● **WHAT YOU SHOULD DO**
Could you transcribe exactly the lines from the one containing "Publicaciones" through the last line of the records below, leaving out the pictures?

(Saved entries)
-*-*-

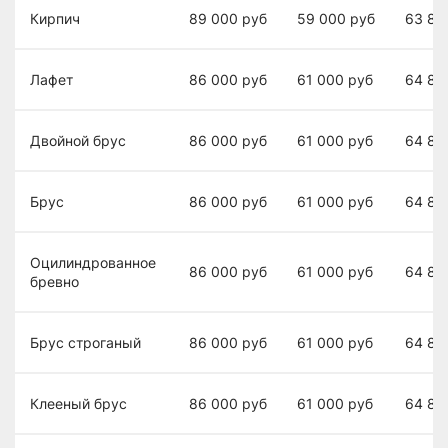
Кирпич
89 000
руб
59 000
руб
63 80
Лафет
86 000
руб
61 000
руб
64 80
Двойной брус
86 000
руб
61 000
руб
64 80
Брус
86 000
руб
61 000
руб
64 80
Оцилиндрованное
86 000
руб
61 000
руб
64 80
бревно
Брус строганый
86 000
руб
61 000
руб
64 80
Клееный брус
86 000
руб
61 000
руб
64 80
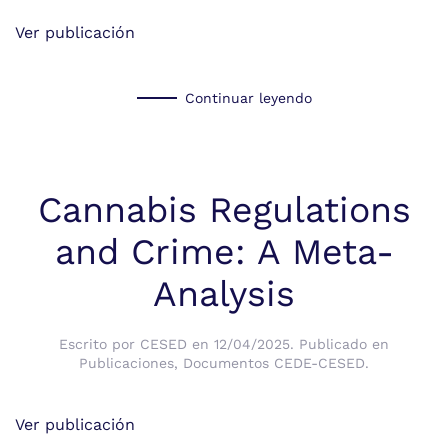
Ver publicación
Continuar leyendo
Cannabis Regulations
and Crime: A Meta-
Analysis
Escrito por
CESED
en
12/04/2025
. Publicado en
Publicaciones
,
Documentos CEDE-CESED
.
Ver publicación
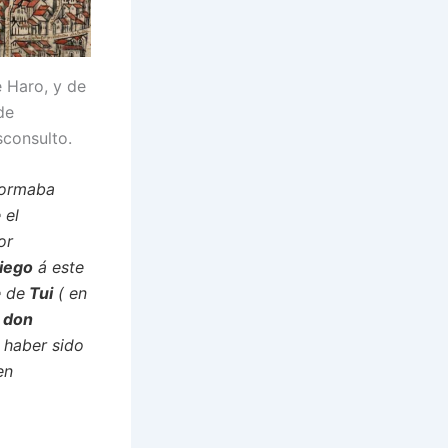
e Haro, y de
de
sconsulto.
formaba
 el
or
Diego
á este
e de
Tui
( en
o
don
 haber sido
en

-*-*-

● **OUTPUT**
Publicaciones
,
Documentos CEDE-CESED
.
Ver publicación
e Haro, y de
de
sconsulto.
formaba
 el
or
Diego
á este
e de
Tui
( en
o
don
 haber sido
en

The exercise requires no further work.